>>>
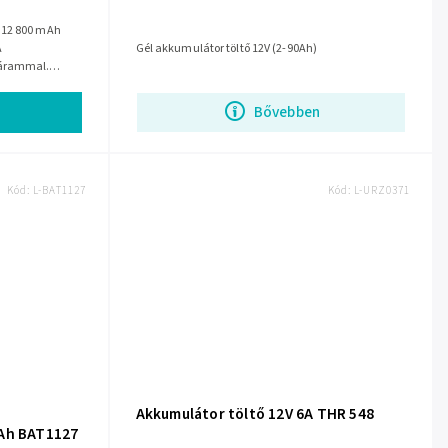
 12 800 mAh
A
Gél akkumulátor töltő 12V (2-90Ah)
 árammal.
is használható,
Bővebben
Kód:
L-BAT1127
Kód:
L-URZ0371
Akkumulátor töltő 12V 6A THR 548
8Ah BAT1127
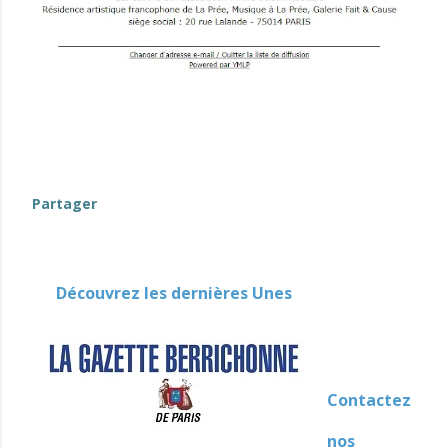
Partager
Découvrez les dernières Unes
Contactez
nos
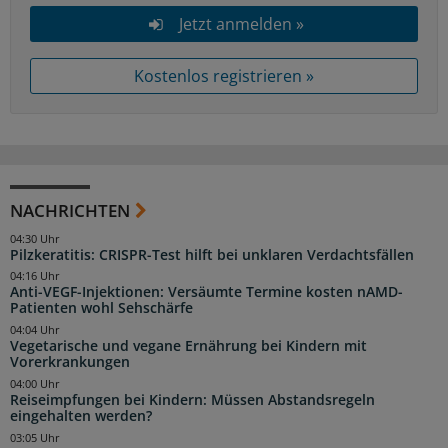
Jetzt anmelden »
Kostenlos registrieren »
NACHRICHTEN
04:30 Uhr
Pilzkeratitis: CRISPR-Test hilft bei unklaren Verdachtsfällen
04:16 Uhr
Anti-VEGF-Injektionen: Versäumte Termine kosten nAMD-
Patienten wohl Sehschärfe
04:04 Uhr
Vegetarische und vegane Ernährung bei Kindern mit
Vorerkrankungen
04:00 Uhr
Reiseimpfungen bei Kindern: Müssen Abstandsregeln
eingehalten werden?
03:05 Uhr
<<<
Tally every line of the entries that contains the word "töltő", and respond with that number only.

**Your solution**.
2